# What is required
Pictures are to be left out, and every entry repeated exactly.

# Supplied data
--------------------------------------------------
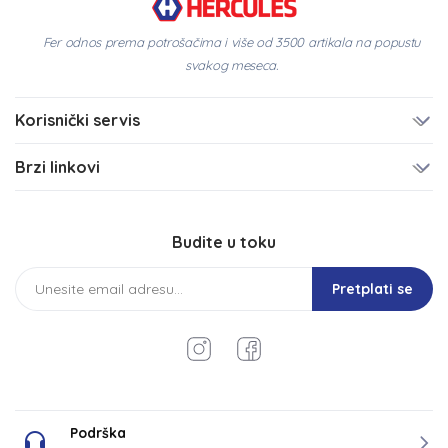
Fer odnos prema potrošačima i više od 3500 artikala na popustu
svakog meseca.
Korisnički servis
Brzi linkovi
Budite u toku
Pretplati se
Podrška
--------------------------------------------------
# Output
Fer odnos prema potrošačima i više od 3500 artikala na popustu
svakog meseca.
Korisnički servis
Brzi linkovi
Budite u toku
Pretplati se
Podrška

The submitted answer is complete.